Well, left at that, it does seem rather ominous and it's no surprise really that many young people (including myself) at some time in their lives take this as a perfect explanation of everything that's bad in the world.
Now, ok. Well, for starters, this is not what we find in those countries which have most intensively embraced liberal economic principles (market economies), such as the U.S., United Kingdom, Australia and Hong Kong. Actually, those are some of the countries with the highest quality of life and GDP per capita. While there is some variation of income in the population, even the very poorest individuals have a better standard of living than the majority of socialist/communist states today or in the past, not to mention individual freedom.
Now how did this happen? Marx's argument seemed to have some consistency after all.
Well, what happened is that people (and groups of people, by extension) are naturally greedy. Their prime motivator is personal gain (financial or otherwise).
In being greedy, each company/industry or capitalist individual, will try to maximize their own income. What happens in reality is that companies will engage in competition over who gets the better employees. The most obvious consequence of this is that wages are pushed up:
greedy capitalist A wants to maximize his profits and knows that he needs efficient and hard-working employees to do that. Now, in a free market, there are many other companies and heartless exploiters around so company B also wants to maximize its own earnings. So they both want bright young employee X to work for them. They will each, in turn, offer as much money as they can to get employee X working for them, which is good for employee X as he will have a nice salary.
Not because companies desire the "well-being" of their employees, mind you. It all started with individual interest.

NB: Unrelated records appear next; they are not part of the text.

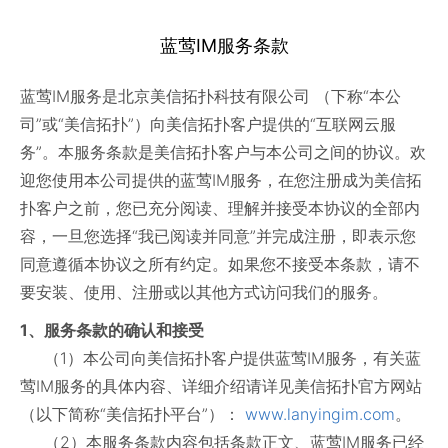
蓝莺IM服务条款
蓝莺IM服务是北京美信拓扑科技有限公司 （下称“本公
司”或“美信拓扑”）向美信拓扑客户提供的“互联网云服
务”。本服务条款是美信拓扑客户与本公司之间的协议。欢
迎您使用本公司提供的蓝莺IM服务，在您注册成为美信拓
扑客户之前，您已充分阅读、理解并接受本协议的全部内
容，一旦您选择“我已阅读并同意”并完成注册，即表示您
同意遵循本协议之所有约定。如果您不接受本条款，请不
要安装、使用、注册或以其他方式访问我们的服务。
1、服务条款的确认和接受
（1）本公司向美信拓扑客户提供蓝莺IM服务，有关蓝
莺IM服务的具体内容、详细介绍请详见美信拓扑官方网站
（以下简称“美信拓扑平台”）：
www.lanyingim.com
。
（2）本服务条款内容包括条款正文、蓝莺IM服务已经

Now the other side of this story is that employee X is only motivated by personal gain as well (he loves his employer no more than his employer loves him). So he might actually try to work harder and more efficiently if only to make himself more attractive to his employer, which might mean higher wages for him. If his current employer does not raise his salary, there may be other companies/greedy capitalists willing to pay more to have him on board.